Action item:
Across the data below, how many lines have the word "McGregor" in them? Give the number and nothing else.

Start of Available data

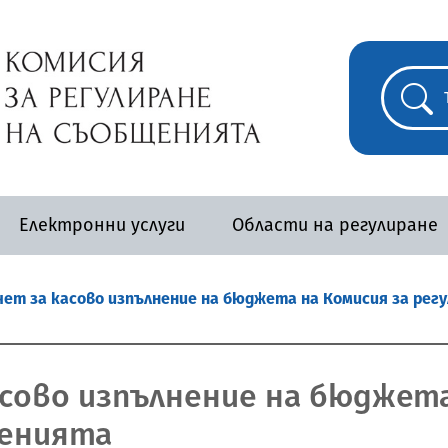
Електронни услуги
Области на регулиране
ет за касово изпълнение на бюджета на Комисия за рег
сово изпълнение на бюджета
щенията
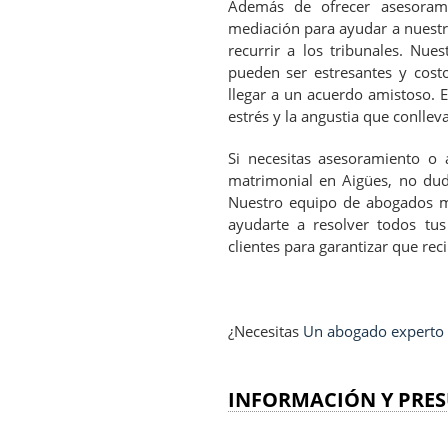
Además de ofrecer asesorami
mediación para ayudar a nuestro
recurrir a los tribunales. Nu
pueden ser estresantes y costo
llegar a un acuerdo amistoso. E
estrés y la angustia que conllev
Si necesitas asesoramiento o 
matrimonial en Aigües, no dud
Nuestro equipo de abogados ma
ayudarte a resolver todos tu
clientes para garantizar que reci
¿Necesitas
Un abogado experto e
INFORMACIÓN Y PRES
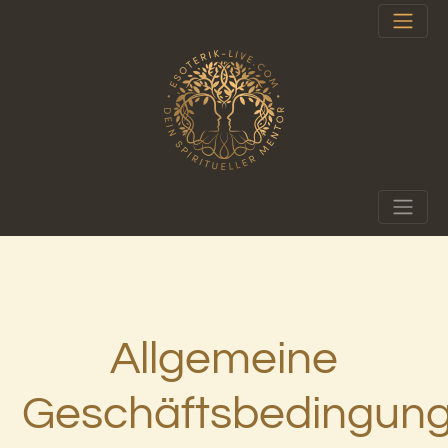
Allgemeine
Geschäftsbedingun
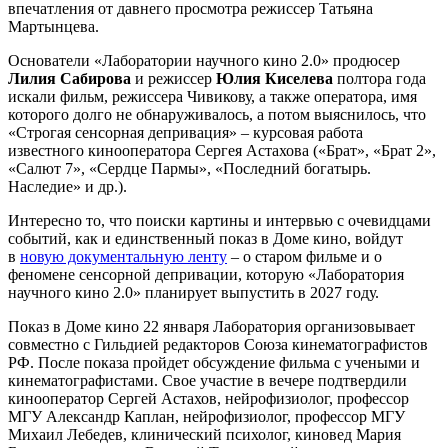
впечатления от давнего просмотра режиссер Татьяна
Мартынцева.
Основатели «Лаборатории научного кино 2.0» продюсер
Лилия Сабирова
и режиссер
Юлия Киселева
полтора года
искали фильм, режиссера Чивикову, а также оператора, имя
которого долго не обнаруживалось, а потом выяснилось, что
«Строгая сенсорная депривация» – курсовая работа
известного кинооператора Сергея Астахова («Брат», «Брат 2»,
«Салют 7», «Сердце Пармы», «Последний богатырь.
Наследие» и др.).
Интересно то, что поиски картины и интервью с очевидцами
событий, как и единственный показ в Доме кино, войдут
в
новую документальную ленту
– о старом фильме и о
феномене сенсорной депривации, которую «Лаборатория
научного кино 2.0» планирует выпустить в 2027 году.
Показ в Доме кино 22 января Лаборатория организовывает
совместно с Гильдией редакторов Союза кинематографистов
РФ. После показа пройдет обсуждение фильма с учеными и
кинематографистами. Свое участие в вечере подтвердили
кинооператор Сергей Астахов, нейрофизиолог, профессор
МГУ Александр Каплан, нейрофизиолог, профессор МГУ
Михаил Лебедев, клинический психолог, киновед Мария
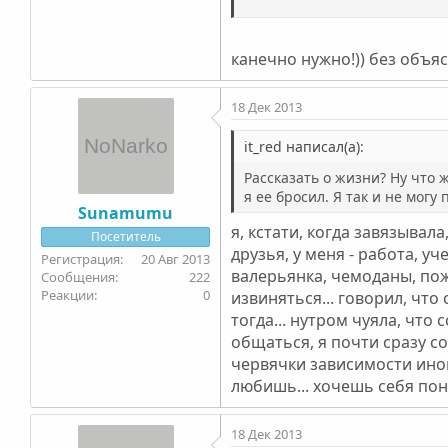
А бросить пытался после того
дорогу. После этого случая я
Так как я и она были людьми
канечно нужно!)) без объя
зимовали, летом жили на юге.
чему... что то щелкнуло в го
употребляет.. но только нюха
18 Дек 2013
3 дня назад я кололся феном,
it_red написал(а):
Я даже не знаю хочу ли я бро
Рассказать о жизни? Ну что ж
я ее бросил. Я так и не могу
Sunamumu
я, кстати, когда завязывал
Посетитель
друзья, у меня - работа, уче
20 Авг 2013
валерьянка, чемоданы, пож
222
0
извиняться... говорил, что 
тогда... нутром чуяла, что 
общаться, я почти сразу со
червячки зависимости иног
любишь... хочешь себя пон
18 Дек 2013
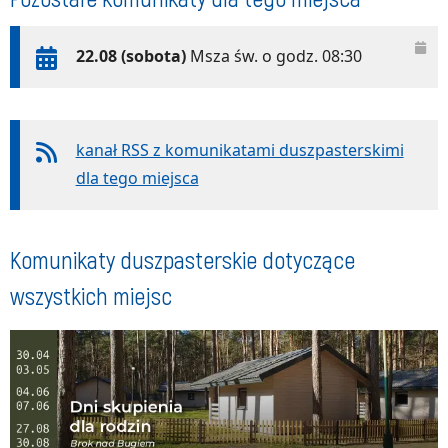
22.08 (sobota)
Msza św. o godz. 08:30
kanał RSS z komunikatami duszpasterskimi
dla tego miejsca
Komunikaty duszpasterskie dotyczące
wszystkich miejsc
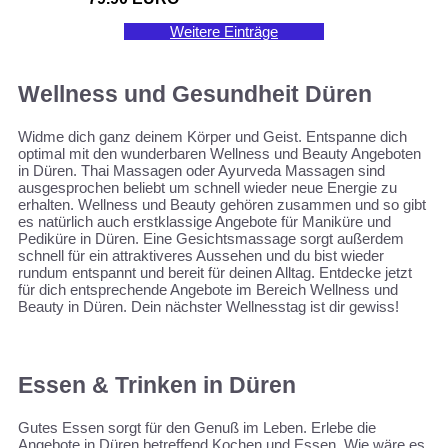
Weitere Einträge
Wellness und Gesundheit Düren
Widme dich ganz deinem Körper und Geist. Entspanne dich
optimal mit den wunderbaren Wellness und Beauty Angeboten
in Düren. Thai Massagen oder Ayurveda Massagen sind
ausgesprochen beliebt um schnell wieder neue Energie zu
erhalten. Wellness und Beauty gehören zusammen und so gibt
es natürlich auch erstklassige Angebote für Maniküre und
Pediküre in Düren. Eine Gesichtsmassage sorgt außerdem
schnell für ein attraktiveres Aussehen und du bist wieder
rundum entspannt und bereit für deinen Alltag. Entdecke jetzt
für dich entsprechende Angebote im Bereich Wellness und
Beauty in Düren. Dein nächster Wellnesstag ist dir gewiss!
Essen & Trinken in Düren
Gutes Essen sorgt für den Genuß im Leben. Erlebe die
Angebote in Düren betreffend Kochen und Essen. Wie wäre es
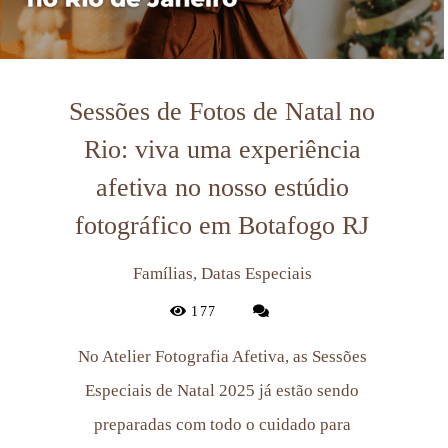
Sessões de Fotos de Natal no
Rio: viva uma experiência
afetiva no nosso estúdio
fotográfico em Botafogo RJ
Famílias, Datas Especiais
177
No Atelier Fotografia Afetiva, as Sessões
Especiais de Natal 2025 já estão sendo
preparadas com todo o cuidado para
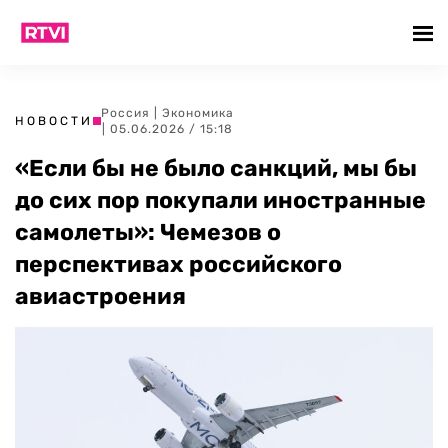
Россия
|
Экономика
НОВОСТИ
| 05.06.2026 / 15:18
«Если бы не было санкций, мы бы
до сих пор покупали иностранные
самолеты»: Чемезов о
перспективах российского
авиастроения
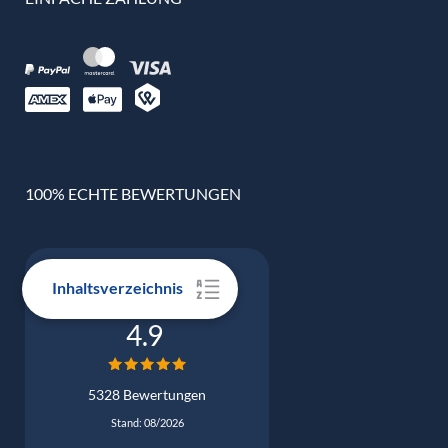
100% ECHTE BEWERTUNGEN
Inhaltsverzeichnis
Google Bewertung
4.9
5328 Bewertungen
Stand: 08/2026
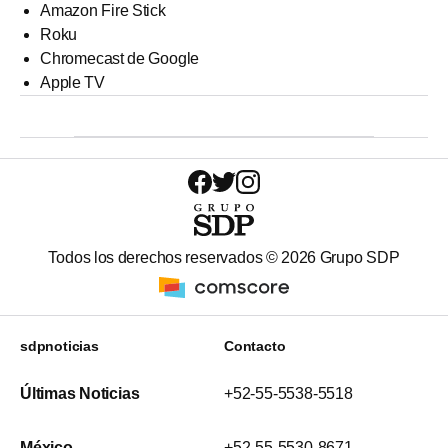
Amazon Fire Stick
Roku
Chromecast de Google
Apple TV
Todos los derechos reservados ©
2026
Grupo SDP
sdpnoticias
Contacto
Últimas Noticias
+52-55-5538-5518
México
+52-55-5530-8671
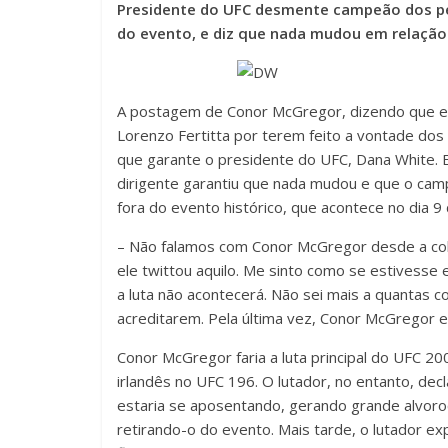
Presidente do UFC desmente campeão dos pe
do evento, e diz que nada mudou em relação
A postagem de
Conor McGregor
, dizendo que 
Lorenzo Fertitta por terem feito a vontade dos 
que garante o presidente do UFC, Dana White. E
dirigente garantiu que nada mudou e que o ca
fora do evento histórico, que acontece no dia 9
– Não falamos com Conor McGregor desde a colet
ele twittou aquilo. Me sinto como se estivesse
a luta não acontecerá. Não sei mais a quantas c
acreditarem. Pela última vez, Conor McGregor e
Conor McGregor faria a luta principal do UFC 2
irlandês no UFC 196. O lutador, no entanto, dec
estaria se aposentando, gerando grande alvo
retirando-o do evento. Mais tarde, o lutador exp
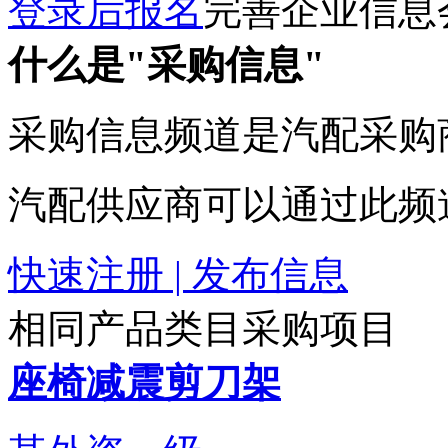
登录后报名
完善企业信息
什么是"采购信息"
采购信息频道是汽配采购
汽配供应商可以通过此频
快速注册 | 发布信息
相同产品类目采购项目
座椅减震剪刀架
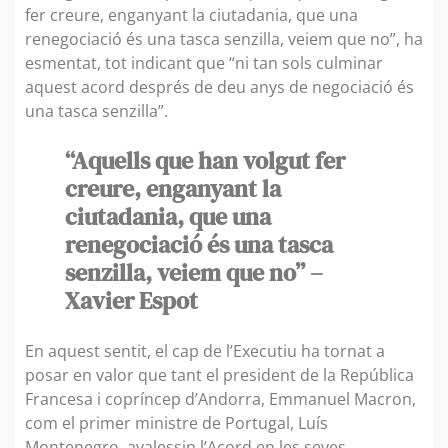
fer creure, enganyant la ciutadania, que una
renegociació és una tasca senzilla, veiem que no”, ha
esmentat, tot indicant que “ni tan sols culminar
aquest acord després de deu anys de negociació és
una tasca senzilla”.
“Aquells que han volgut fer
creure, enganyant la
ciutadania, que una
renegociació és una tasca
senzilla, veiem que no” –
Xavier Espot
En aquest sentit, el cap de l’Executiu ha tornat a
posar en valor que tant el president de la República
Francesa i copríncep d’Andorra, Emmanuel Macron,
com el primer ministre de Portugal, Luís
Montenegro, avalessin l’Acord en les seves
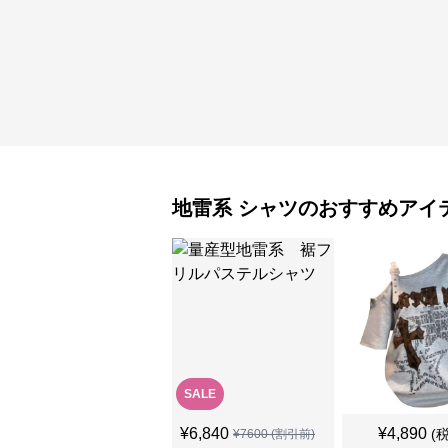
地雷系
シャツ
のおすすめアイ
SALE
¥
6,840
¥
4,890
(
¥
7600
(割引前)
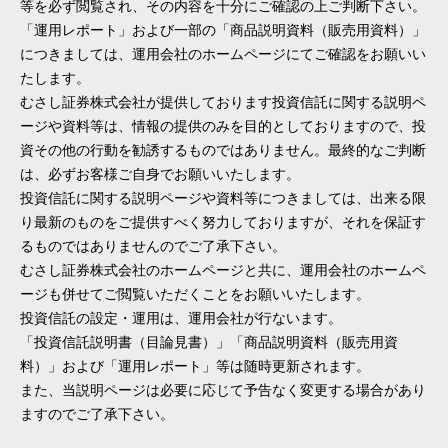
等を必ず閲覧され、その内容を十分にご確認の上ご判断下さい。
「運用レポート」および一部の「商品説明資料（販売用資料）」
につきましては、運用会社のホームページにてご確認をお願いい
たします。
むさし証券株式会社が提供しております投資信託に関する説明ペ
ージや資料等は、情報の提供のみを目的としておりますので、投
資その他の行動を勧誘するものではありません。最終的なご判断
は、必ずお客様ご自身でお願いいたします。
投資信託に関する説明ページや資料等につきましては、出来る限
り最新のものをご提供すべく努力しておりますが、それを保証す
るものではありませんのでご了承下さい。
むさし証券株式会社のホームページと共に、運用会社のホームペ
ージも併せてご閲覧いただくことをお願いいたします。
投資信託の設定・運用は、運用会社が行ないます。
「投資信託説明書（目論見書）」「商品説明資料（販売用資
料）」および「運用レポート」等は随時更新されます。
また、当説明ページは必要に応じて予告なく変更する場合があり
ますのでご了承下さい。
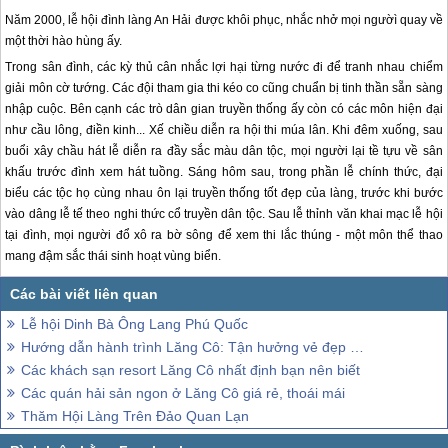
Năm 2000, lễ hội đình làng An Hải được khôi phục, nhắc nhở mọi ngườì quay về
một thời hào hùng ấy.
Trong sân đình, các kỳ thủ cân nhắc lợi hại từng nước đi để tranh nhau chiểm
giải môn cờ tướng. Các đội tham gia thi kéo co cũng chuẩn bị tinh thần sẵn sàng
nhập cuộc. Bên cạnh các trò dân gian truyền thống ấy còn có các môn hiện đại
như cầu lông, điền kinh... Xế chiều diễn ra hội thi múa lân. Khi đêm xuống, sau
buổi xây chầu hát lễ diễn ra đầy sắc màu dân tộc, mọi người lại tề tựu về sân
khấu trước đình xem hát tuồng. Sáng hôm sau, trong phần lễ chính thức, đại
biểu các tộc họ cùng nhau ôn lại truyền thống tốt đẹp của làng, trước khi bước
vào dâng lễ tế theo nghi thức cổ truyền dân tộc. Sau lễ thỉnh văn khai mạc lễ hội
tại đình, mọi người đổ xô ra bờ sông để xem thi lắc thúng - một môn thể thao
mang đậm sắc thái sinh hoạt vùng biển.
Lễ hội Dinh Bà Ông Lang Phú Quốc
Hướng dẫn hành trình Lăng Cô: Tận hưởng vẻ đẹp hoang sơ và quyến rũ
Các khách sạn resort Lăng Cô nhất định bạn nên biết
Các quán hải sản ngon ở Lăng Cô giá rẻ, thoái mái
Thăm Hội Làng Trên Đảo Quan Lạn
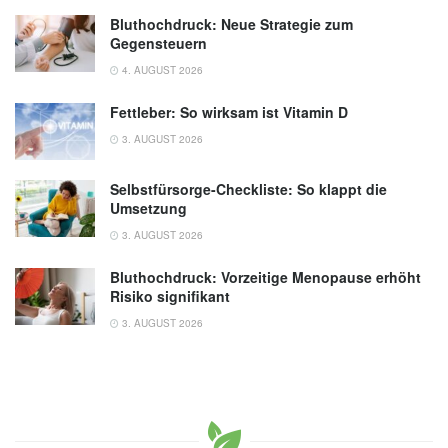
Bluthochdruck: Neue Strategie zum
Gegensteuern
4. AUGUST 2026
Fettleber: So wirksam ist Vitamin D
3. AUGUST 2026
Selbstfürsorge-Checkliste: So klappt die
Umsetzung
3. AUGUST 2026
Bluthochdruck: Vorzeitige Menopause erhöht
Risiko signifikant
3. AUGUST 2026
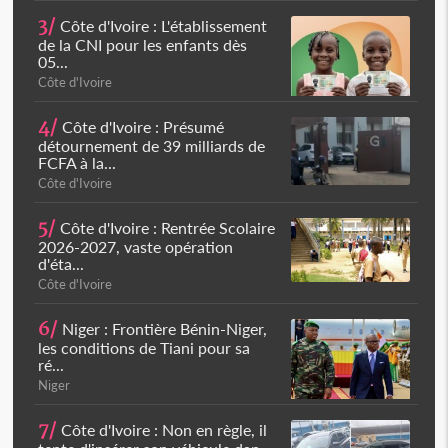
3/
Côte d'Ivoire : L'établissement
de la CNI pour les enfants dès
05...
Côte d'Ivoire
4/
Côte d'Ivoire : Présumé
détournement de 39 milliards de
FCFA à la...
Côte d'Ivoire
5/
Côte d'Ivoire : Rentrée Scolaire
2026-2027, vaste opération
d'éta...
Côte d'Ivoire
6/
Niger : Frontière Bénin-Niger,
les conditions de Tiani pour sa
ré...
Niger
7/
Côte d'Ivoire : Non en règle, il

End of Available data

Task output:
4